Which is quite sweet, really, like complaining that the agricultural elements of Emmerdale Farm don't really give any indication of what it's like running a dairy herd.

"I caught a glimpse of The X Factor and I just thought 's**t, I'm glad I'm not doing that', because everything I hated about that whole thing came back to me.

"I hated the fakeness of it all. The producers telling you you've got to put certain people through."


Goodness, all a fix, you say? However could that be?

It's the treatment of Michelle McManus, who won one of the series, that - well, let's not pretend it's keeping up awake at night, but shall we say troubles him?

"I think what we did to Michelle was appalling. We should have been taken off the air.

"She didn't have a great voice and she was grossly overweight. But we made her believe that she was talented enough to win, when she never was.

"That makes us guilty of lying to the public."


Pete, I don't think the Nolan committee are going to be resurrected to deal with this one: you were a talent show on ITV on Saturday teamtimes. You didn't take us into an unwinnable war on a bunch of lies and distortions about the possibility of weapons of mass destruction. Aside from anything else, everyone else on the show was rubbish, too.

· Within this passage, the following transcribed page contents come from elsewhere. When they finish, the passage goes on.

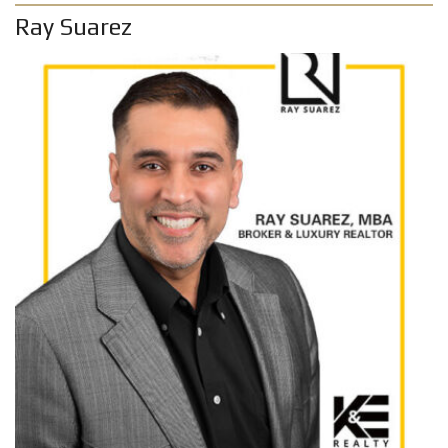
Ray Suarez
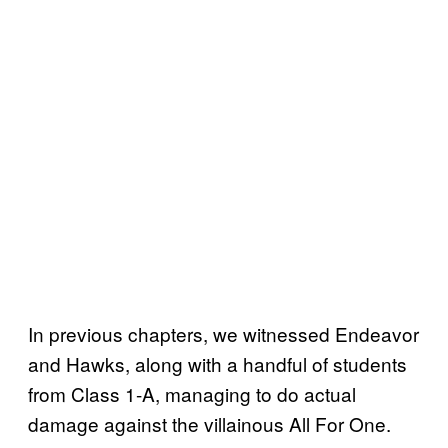
In previous chapters, we witnessed Endeavor
and Hawks, along with a handful of students
from Class 1-A, managing to do actual
damage against the villainous All For One.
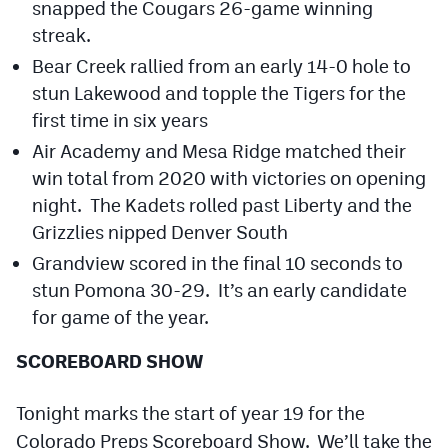
snapped the Cougars 26-game winning
streak.
Bear Creek rallied from an early 14-0 hole to
stun Lakewood and topple the Tigers for the
first time in six years
Air Academy and Mesa Ridge matched their
win total from 2020 with victories on opening
night. The Kadets rolled past Liberty and the
Grizzlies nipped Denver South
Grandview scored in the final 10 seconds to
stun Pomona 30-29. It’s an early candidate
for game of the year.
SCOREBOARD SHOW
Tonight marks the start of year 19 for the
Colorado Preps Scoreboard Show. We’ll take the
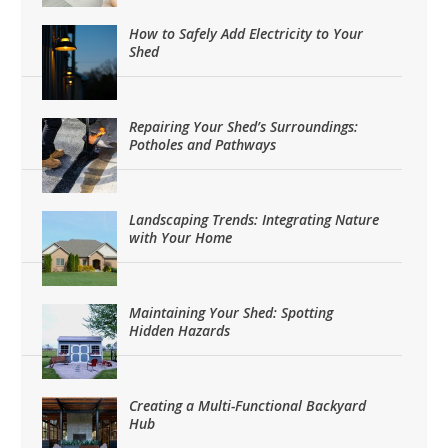
How to Safely Add Electricity to Your
Shed
Repairing Your Shed’s Surroundings:
Potholes and Pathways
Landscaping Trends: Integrating Nature
with Your Home
Maintaining Your Shed: Spotting
Hidden Hazards
Creating a Multi-Functional Backyard
Hub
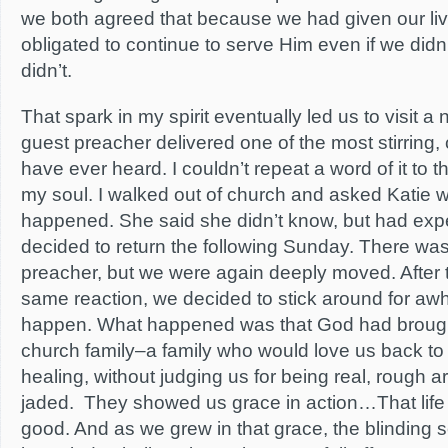
we both agreed that because we had given our liv
obligated to continue to serve Him even if we didn’t
didn’t.
That spark in my spirit eventually led us to visit 
guest preacher delivered one of the most stirring,
have ever heard. I couldn’t repeat a word of it to t
my soul. I walked out of church and asked Katie w
happened. She said she didn’t know, but had expe
decided to return the following Sunday. There was 
preacher, but we were again deeply moved. After t
same reaction, we decided to stick around for awh
happen. What happened was that God had brough
church family–a family who would love us back to f
healing, without judging us for being real, rough 
jaded. They showed us grace in action…That life 
good. And as we grew in that grace, the blinding 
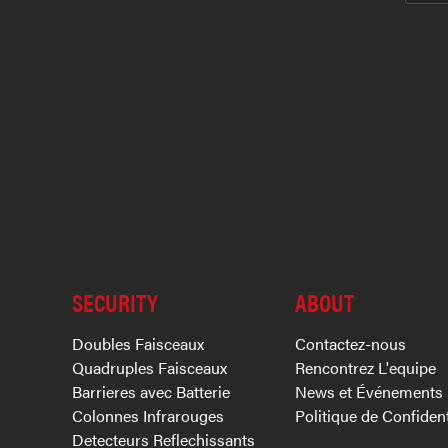
SECURITY
ABOUT
Doubles Faisceaux
Contactez-nous
Quadruples Faisceaux
Rencontrez L'equipe
Barrieres avec Batterie
News et Événements
Colonnes Infrarouges
Politique de Confident
Detecteurs Reflechissants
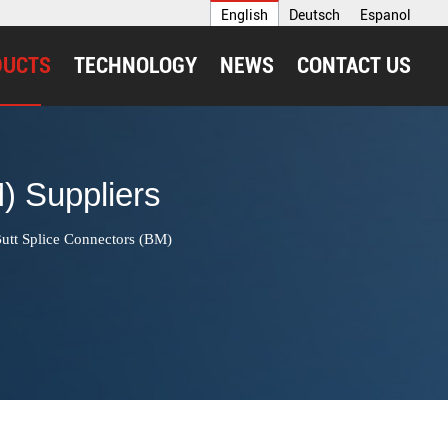
English
Deutsch
Espanol
DUCTS
TECHNOLOGY
NEWS
CONTACT US
) Suppliers
utt Splice Connectors (BM)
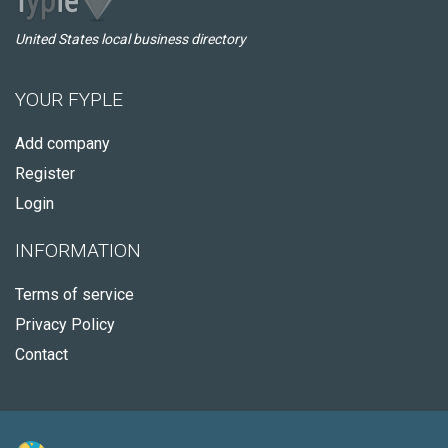
United States local business directory
YOUR FYPLE
Add company
Register
Login
INFORMATION
Terms of service
Privacy Policy
Contact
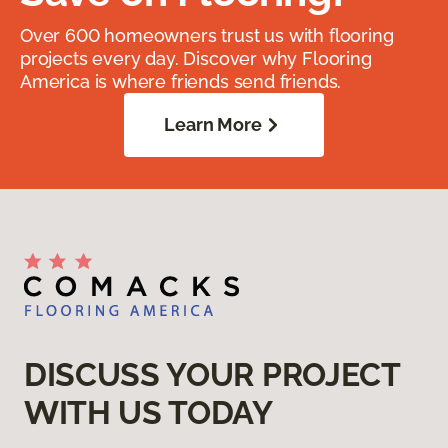
Over 600 homeowners trust us with flooring
projects every day. Discover why Flooring
America is where friends send friends.
Learn More
DISCUSS YOUR PROJECT
WITH US TODAY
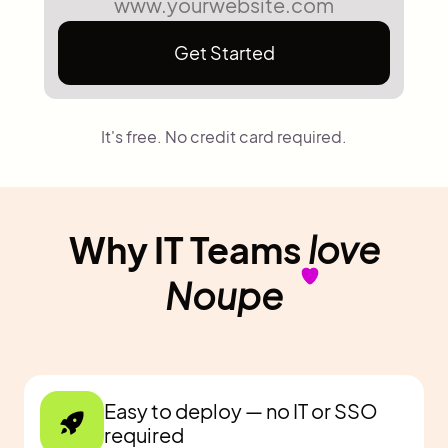
Get Started
It's free. No credit card required.
Why IT Teams
love
Noupe
Easy to deploy — no IT or SSO
required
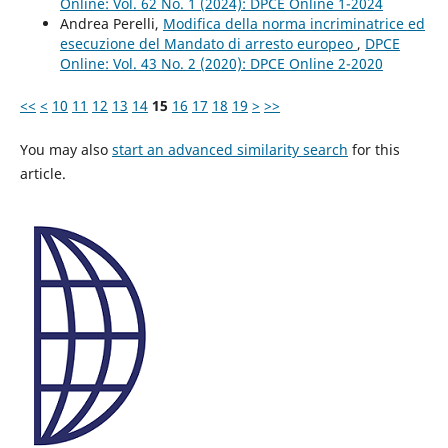
Online: Vol. 62 No. 1 (2024): DPCE Online 1-2024
Andrea Perelli,
Modifica della norma incriminatrice ed
esecuzione del Mandato di arresto europeo
,
DPCE
Online: Vol. 43 No. 2 (2020): DPCE Online 2-2020
<<
<
10
11
12
13
14
15
16
17
18
19
>
>>
You may also
start an advanced similarity search
for this
article.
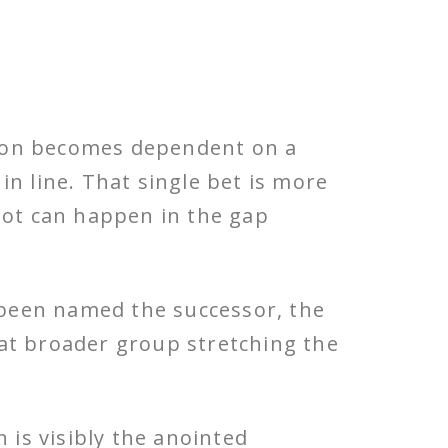
tion becomes dependent on a
in line. That single bet is more
a lot can happen in the gap
 been named the successor, the
hat broader group stretching the
 is visibly the anointed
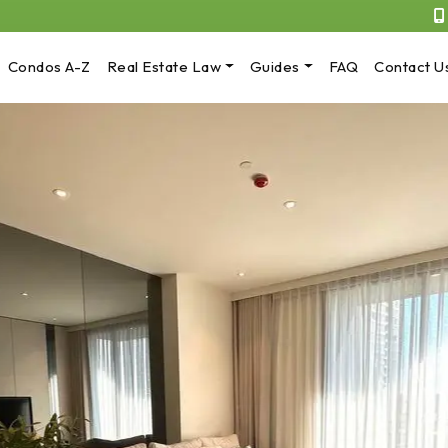
Condos A-Z
Real Estate Law
Guides
FAQ
Contact U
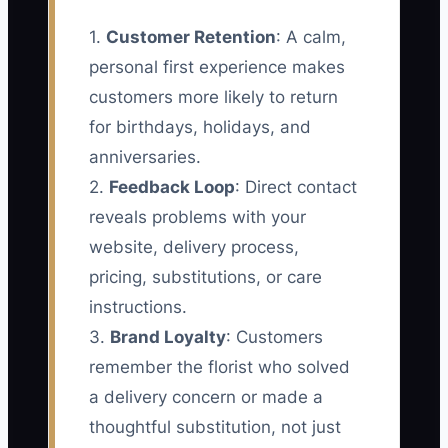
1.
Customer Retention
: A calm,
personal first experience makes
customers more likely to return
for birthdays, holidays, and
anniversaries.
2.
Feedback Loop
: Direct contact
reveals problems with your
website, delivery process,
pricing, substitutions, or care
instructions.
3.
Brand Loyalty
: Customers
remember the florist who solved
a delivery concern or made a
thoughtful substitution, not just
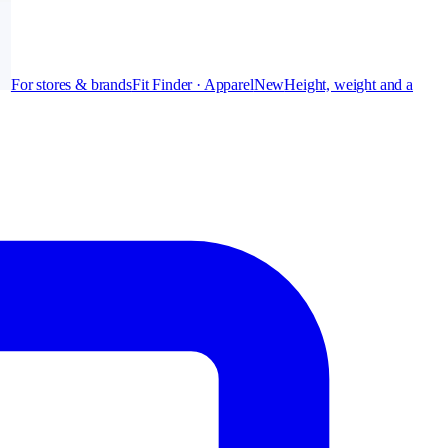
For stores & brands
Fit Finder · Apparel
New
Height, weight and a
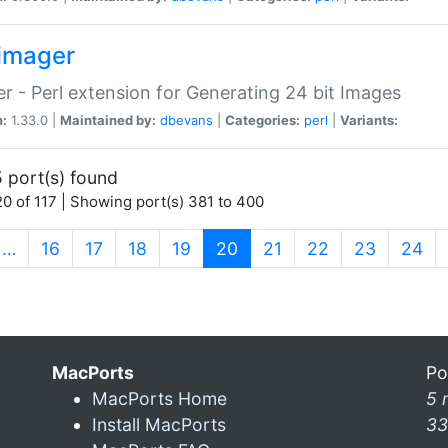
imager
r - Perl extension for Generating 24 bit Images
n:
1.33.0 |
Maintained by:
dbevans
|
Categories:
perl
|
Variants:
 port(s) found
0 of 117 | Showing port(s) 381 to 400
(current)
…
16
17
18
19
20
21
22
23
24
MacPorts
Po
MacPorts Home
5 
Install MacPorts
33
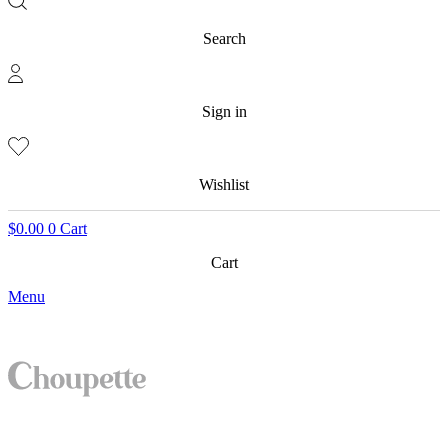
Search
Sign in
Wishlist
$
0.00
0
Cart
Cart
Menu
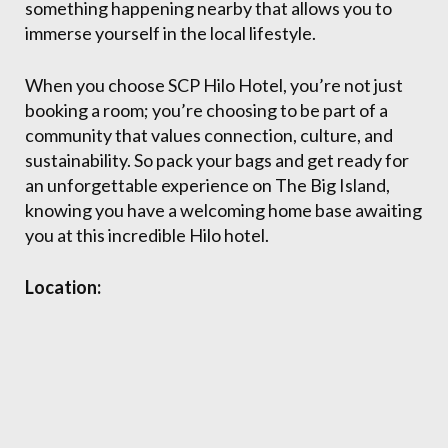
something happening nearby that allows you to
immerse yourself in the local lifestyle.
When you choose SCP Hilo Hotel, you’re not just
booking a room; you’re choosing to be part of a
community that values connection, culture, and
sustainability. So pack your bags and get ready for
an unforgettable experience on The Big Island,
knowing you have a welcoming home base awaiting
you at this incredible Hilo hotel.
Location:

It's like the current season of Britain's Next Top Model, where even the host seems so devoid of model magic that she must be kicking her heels in the long gaps between Grattan catalogue shoots.

Besides, she might not have become a pop idol, but that's surely not what people who go on the programme are interested in - they want to be famous. And you surely can't get more famous than being able to publish a book about having a woman poke about in your shit and tell you you need to eat less pies? For it's true, next month we get Michelle McManus' You Are What You Eat diary. Wouldn't you love to give that as a gift, just to see people's faces?

In this book, Michelle records her time having her life bossed about for Channel 4's diet show, hosted by Gillian McKeith. (If you want to see what really lying to the public looks like, Pete, you might want to consider what it means to announce someone is a doctor, when really they just own a white coat and have done a correspondence course.)

Pete has other concerns, too. Like Charlotte Church not wearing appopriate clothing:

"Charlotte has an amazing voice, but have you seen her in a basque? Rachel Stevens can wear a basque. You expect to see her in one, looking sexy and singing a frivolous song. Charlotte Church you don't - it's not what she does. If you're going to do something completely different, by God, you've got to do it well."

But Pete, why should we listen to you when you've just told us you're quite happy to spout any old opinion just to keep people happy?